(Saved entries)
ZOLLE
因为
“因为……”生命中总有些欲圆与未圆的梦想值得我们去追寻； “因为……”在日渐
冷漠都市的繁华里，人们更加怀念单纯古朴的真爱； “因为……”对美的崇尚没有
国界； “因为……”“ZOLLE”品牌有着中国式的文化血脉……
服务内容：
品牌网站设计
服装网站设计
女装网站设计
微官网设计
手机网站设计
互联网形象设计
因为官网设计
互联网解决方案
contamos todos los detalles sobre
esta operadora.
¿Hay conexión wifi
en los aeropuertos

* * *

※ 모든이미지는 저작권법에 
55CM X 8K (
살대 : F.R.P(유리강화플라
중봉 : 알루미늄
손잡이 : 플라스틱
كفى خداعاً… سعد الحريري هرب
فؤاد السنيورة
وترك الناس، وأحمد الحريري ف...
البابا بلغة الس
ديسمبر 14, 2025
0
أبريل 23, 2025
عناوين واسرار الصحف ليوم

---

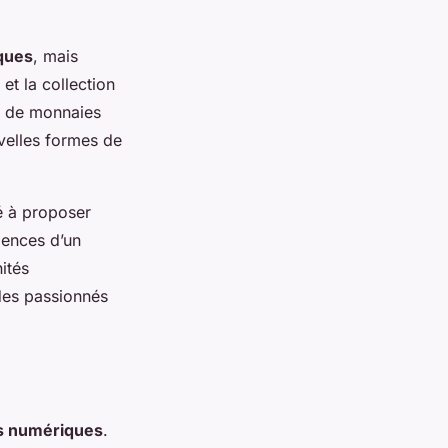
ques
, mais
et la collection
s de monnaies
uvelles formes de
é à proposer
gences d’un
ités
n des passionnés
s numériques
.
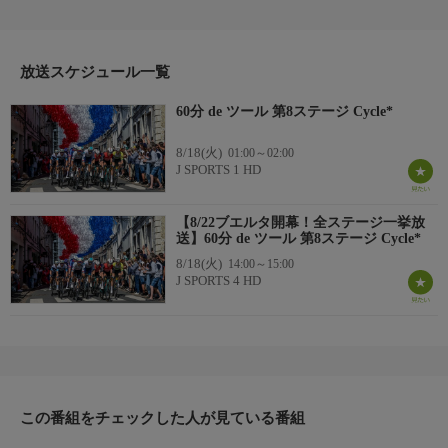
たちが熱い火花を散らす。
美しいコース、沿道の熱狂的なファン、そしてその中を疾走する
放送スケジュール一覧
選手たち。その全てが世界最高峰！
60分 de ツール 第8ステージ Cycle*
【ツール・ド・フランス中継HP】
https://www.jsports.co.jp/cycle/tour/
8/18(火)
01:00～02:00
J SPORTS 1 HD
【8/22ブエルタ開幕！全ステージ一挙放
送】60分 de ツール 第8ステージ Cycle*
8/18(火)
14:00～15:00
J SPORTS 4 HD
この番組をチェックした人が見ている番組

Task goal> What lines hold the string "الحريري"? Pick them out of the data.

Your solution>
كفى خداعاً… سعد الحريري هرب
وترك الناس، وأحمد الحريري ف...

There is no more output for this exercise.